Partnership_and_methodology

Methodology and expected results

We use an exclusive methodology, which takes place in four stages:

Define the terminology. This is an ongoing process which starts with usual software components, and gets more and more elaborated.
Gather sources of information and static data.
Generate dynamic data.
Refactoring to target platforms such as Docker or Kubernetes.

This approach is cyclic and is refined from the start to reach a satisfying goal.

Survol is designed for this analysis and investigation step. Not only as a software tool, but also with the formalization it uses, based on semantic technologies.

BUSINESS TERMINOLOGY

Finding existing models

The aim is to build a model based on existing terminologies in the semantic web world. This ultimately allows to store all knowledge about the information system, in a graph database, where abstract, business and technical information can coexist. Notably, its role is to associate conceptual entities visible to the user, to physical entities handled by software. By relying on standard models, several distinct domains of knowledge can be merged into one repository.

This approach is fundamentally different of defining a stack of different levels of abstraction, from the most concrete at the bottom and the most abstract at the top. Contrary to this vision, we assert that the notion of abstraction can be equally applied to all objects in an Information System, that this abstraction and concreteness are purely subjective and do not contain any information, especially in an legacy system where concepts and objects are already implemented and all have a concrete life cycle.

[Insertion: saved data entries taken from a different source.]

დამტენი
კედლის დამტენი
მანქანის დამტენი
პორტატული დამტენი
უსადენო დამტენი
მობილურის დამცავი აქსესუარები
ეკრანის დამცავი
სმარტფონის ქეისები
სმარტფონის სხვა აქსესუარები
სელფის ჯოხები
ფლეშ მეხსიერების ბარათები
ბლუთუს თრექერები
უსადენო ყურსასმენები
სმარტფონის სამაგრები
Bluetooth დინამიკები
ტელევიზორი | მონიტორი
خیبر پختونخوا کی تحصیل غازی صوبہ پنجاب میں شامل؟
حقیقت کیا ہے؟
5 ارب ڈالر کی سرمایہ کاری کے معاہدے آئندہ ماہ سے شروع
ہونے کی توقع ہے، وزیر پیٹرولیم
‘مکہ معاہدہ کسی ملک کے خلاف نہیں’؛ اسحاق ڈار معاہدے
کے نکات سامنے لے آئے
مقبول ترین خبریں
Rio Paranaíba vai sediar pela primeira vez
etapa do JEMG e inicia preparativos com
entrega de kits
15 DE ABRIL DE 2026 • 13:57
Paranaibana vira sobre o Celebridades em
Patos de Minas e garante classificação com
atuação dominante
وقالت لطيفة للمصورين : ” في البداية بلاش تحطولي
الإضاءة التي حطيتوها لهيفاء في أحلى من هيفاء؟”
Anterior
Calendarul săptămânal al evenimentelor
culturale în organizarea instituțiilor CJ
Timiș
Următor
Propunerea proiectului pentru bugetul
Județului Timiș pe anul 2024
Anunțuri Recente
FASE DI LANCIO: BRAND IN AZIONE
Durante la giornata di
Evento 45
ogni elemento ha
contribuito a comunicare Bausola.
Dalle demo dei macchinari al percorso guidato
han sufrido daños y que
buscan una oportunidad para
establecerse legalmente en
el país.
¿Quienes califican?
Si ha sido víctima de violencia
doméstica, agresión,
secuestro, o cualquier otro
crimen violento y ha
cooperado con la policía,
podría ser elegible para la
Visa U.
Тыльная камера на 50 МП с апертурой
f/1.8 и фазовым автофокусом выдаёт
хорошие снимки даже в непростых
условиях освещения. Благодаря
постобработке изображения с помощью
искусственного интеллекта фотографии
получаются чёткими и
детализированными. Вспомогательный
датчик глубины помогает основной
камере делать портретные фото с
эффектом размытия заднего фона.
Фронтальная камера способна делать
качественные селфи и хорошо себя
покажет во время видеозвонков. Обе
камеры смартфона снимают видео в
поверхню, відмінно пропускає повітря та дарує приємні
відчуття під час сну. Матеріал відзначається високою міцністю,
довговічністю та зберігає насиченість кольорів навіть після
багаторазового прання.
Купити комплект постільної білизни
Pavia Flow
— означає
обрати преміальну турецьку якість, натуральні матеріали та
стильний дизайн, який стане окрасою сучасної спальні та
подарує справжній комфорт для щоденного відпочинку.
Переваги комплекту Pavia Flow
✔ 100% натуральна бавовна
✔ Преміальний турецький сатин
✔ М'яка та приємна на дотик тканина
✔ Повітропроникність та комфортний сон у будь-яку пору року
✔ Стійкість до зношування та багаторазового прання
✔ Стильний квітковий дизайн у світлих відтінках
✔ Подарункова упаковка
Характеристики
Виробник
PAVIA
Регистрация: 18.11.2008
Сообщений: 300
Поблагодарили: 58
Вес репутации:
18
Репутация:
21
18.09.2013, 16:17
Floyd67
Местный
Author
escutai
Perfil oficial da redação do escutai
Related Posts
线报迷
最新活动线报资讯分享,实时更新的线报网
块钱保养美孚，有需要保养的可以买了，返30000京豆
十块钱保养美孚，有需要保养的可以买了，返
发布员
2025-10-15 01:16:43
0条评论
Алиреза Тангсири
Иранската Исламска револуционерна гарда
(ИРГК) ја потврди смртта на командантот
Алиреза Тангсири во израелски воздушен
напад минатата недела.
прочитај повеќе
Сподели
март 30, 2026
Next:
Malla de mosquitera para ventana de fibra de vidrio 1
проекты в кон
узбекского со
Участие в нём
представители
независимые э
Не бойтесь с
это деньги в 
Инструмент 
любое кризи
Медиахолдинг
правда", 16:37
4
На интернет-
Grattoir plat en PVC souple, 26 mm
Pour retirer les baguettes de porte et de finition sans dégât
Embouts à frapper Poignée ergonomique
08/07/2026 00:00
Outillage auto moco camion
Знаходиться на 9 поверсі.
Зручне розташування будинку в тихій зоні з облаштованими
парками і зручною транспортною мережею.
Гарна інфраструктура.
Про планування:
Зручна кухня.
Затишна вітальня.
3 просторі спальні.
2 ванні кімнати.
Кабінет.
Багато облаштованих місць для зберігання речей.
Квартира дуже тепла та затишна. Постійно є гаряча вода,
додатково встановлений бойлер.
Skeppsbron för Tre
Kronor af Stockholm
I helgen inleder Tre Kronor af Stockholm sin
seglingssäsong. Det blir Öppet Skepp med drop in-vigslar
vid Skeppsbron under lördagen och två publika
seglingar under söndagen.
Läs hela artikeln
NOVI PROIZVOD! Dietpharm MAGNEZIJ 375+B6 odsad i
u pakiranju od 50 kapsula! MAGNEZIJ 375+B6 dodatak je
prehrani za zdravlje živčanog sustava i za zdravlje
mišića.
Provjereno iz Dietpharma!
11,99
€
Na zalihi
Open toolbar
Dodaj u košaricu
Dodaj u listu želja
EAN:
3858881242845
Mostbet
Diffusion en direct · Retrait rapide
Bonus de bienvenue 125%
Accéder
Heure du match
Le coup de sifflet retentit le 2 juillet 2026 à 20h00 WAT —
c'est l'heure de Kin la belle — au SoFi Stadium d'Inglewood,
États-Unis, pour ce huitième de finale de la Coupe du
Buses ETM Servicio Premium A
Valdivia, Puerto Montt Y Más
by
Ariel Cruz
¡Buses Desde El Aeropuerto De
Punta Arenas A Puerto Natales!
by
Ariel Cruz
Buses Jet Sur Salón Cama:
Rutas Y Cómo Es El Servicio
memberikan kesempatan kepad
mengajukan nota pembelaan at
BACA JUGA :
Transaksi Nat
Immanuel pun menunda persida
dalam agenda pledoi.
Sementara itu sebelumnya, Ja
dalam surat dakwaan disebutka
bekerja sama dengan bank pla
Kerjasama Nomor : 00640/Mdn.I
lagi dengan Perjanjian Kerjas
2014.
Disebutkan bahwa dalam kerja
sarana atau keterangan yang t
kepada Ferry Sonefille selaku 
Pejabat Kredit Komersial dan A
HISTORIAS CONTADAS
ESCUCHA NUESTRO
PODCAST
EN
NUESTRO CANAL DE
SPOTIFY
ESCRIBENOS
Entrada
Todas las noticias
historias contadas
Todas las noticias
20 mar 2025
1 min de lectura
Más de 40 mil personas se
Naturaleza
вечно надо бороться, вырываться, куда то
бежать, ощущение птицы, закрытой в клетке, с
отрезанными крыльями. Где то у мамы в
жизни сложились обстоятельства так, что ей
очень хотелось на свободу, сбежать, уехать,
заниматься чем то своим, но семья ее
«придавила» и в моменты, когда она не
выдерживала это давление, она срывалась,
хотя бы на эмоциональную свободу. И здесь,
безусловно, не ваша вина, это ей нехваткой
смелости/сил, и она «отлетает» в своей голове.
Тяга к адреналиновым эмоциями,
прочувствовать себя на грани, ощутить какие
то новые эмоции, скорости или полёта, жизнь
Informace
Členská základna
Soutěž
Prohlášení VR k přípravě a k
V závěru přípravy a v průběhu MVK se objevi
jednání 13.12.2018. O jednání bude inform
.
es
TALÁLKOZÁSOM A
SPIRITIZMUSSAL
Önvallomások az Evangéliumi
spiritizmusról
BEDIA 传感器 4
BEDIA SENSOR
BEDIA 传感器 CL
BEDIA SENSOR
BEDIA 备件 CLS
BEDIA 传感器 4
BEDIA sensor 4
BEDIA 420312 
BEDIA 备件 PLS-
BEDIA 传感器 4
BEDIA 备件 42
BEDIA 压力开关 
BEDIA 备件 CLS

Defining all objects in the same level allow to express very precise and clear relations describing a concrete implementation.

Existing terminologies must be used first. This allows to have a common vocabulary between different teams, and have different source of information communicate seamlessly.

There are many models in the semantic web terminology. For example, in the finance world:

The Financial Industry Business Ontology (FIBO) defines concepts in financial business applications and their relations.
Banking Industry Architecture Network (BIAN) establishes a semantic framework to define IT services in the banking industry.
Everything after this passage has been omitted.